(Beginning of DATA RECORDS)

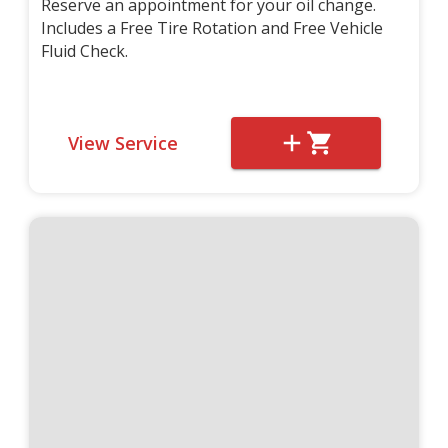
Reserve an appointment for your oil change.
Includes a Free Tire Rotation and Free Vehicle
Fluid Check.
View Service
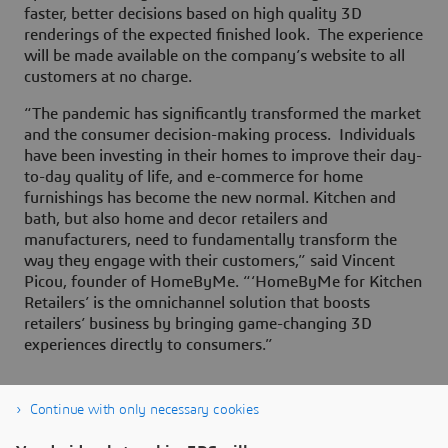
faster, better decisions based on high quality 3D
renderings of the expected finished look. The experience
will be made available on the company’s website to all
customers at no charge.
“The pandemic has significantly transformed the market
and the consumer decision-making process. Individuals
have been investing in their homes to improve their day-
to-day quality of life, and e-commerce for home
furnishings has become the new normal. Kitchen and
bath, but also home and decor retailers and
manufacturers, need to fundamentally transform the
way they engage with their customers,” said Vincent
Picou, founder of HomeByMe. “‘HomeByMe for Kitchen
Retailers’ is the omnichannel solution that boosts
retailers’ business by bringing game-changing 3D
experiences directly to consumers.”
Continue with only necessary cookies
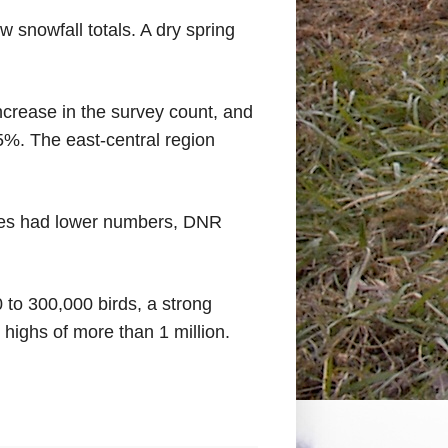
 snowfall totals. A dry spring
crease in the survey count, and
5%. The east-central region
ones had lower numbers, DNR
to 300,000 birds, a strong
 highs of more than 1 million.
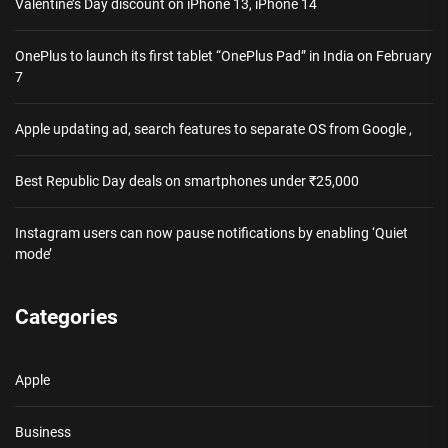
Valentine’s Day discount on iPhone 13, iPhone 14
OnePlus to launch its first tablet “OnePlus Pad” in India on February
7
Apple updating ad, search features to separate OS from Google ,
Best Republic Day deals on smartphones under ₹25,000
Instagram users can now pause notifications by enabling ‘Quiet
mode’
Categories
Apple
Business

(End of DATA RECORDS)

▶ **TASK GOAL**
What is needed is a word-for-word copy of the data, minus its pictures.

▶ **EXERCISE OUTPUT**
Reserve an appointment for your oil change.
Includes a Free Tire Rotation and Free Vehicle
Fluid Check.
View Service
faster, better decisions based on high quality 3D
renderings of the expected finished look. The experience
will be made available on the company’s website to all
customers at no charge.
“The pandemic has significantly transformed the market
and the consumer decision-making process. Individuals
have been investing in their homes to improve their day-
to-day quality of life, and e-commerce for home
furnishings has become the new normal. Kitchen and
bath, but also home and decor retailers and
manufacturers, need to fundamentally transform the
way they engage with their customers,” said Vincent
Picou, founder of HomeByMe. “‘HomeByMe for Kitchen
Retailers’ is the omnichannel solution that boosts
retailers’ business by bringing game-changing 3D
experiences directly to consumers.”
Continue with only necessary cookies
 snowfall totals. A dry spring
crease in the survey count, and
5%. The east-central region
ones had lower numbers, DNR
to 300,000 birds, a strong
 highs of more than 1 million.
Valentine’s Day discount on iPhone 13, iPhone 14
OnePlus to launch its first tablet “OnePlus Pad” in India on February
7
Apple updating ad, search features to separate OS from Google ,
Best Republic Day deals on smartphones under ₹25,000
Instagram users can now pause notifications by enabling ‘Quiet
mode’
Categories
Apple
Business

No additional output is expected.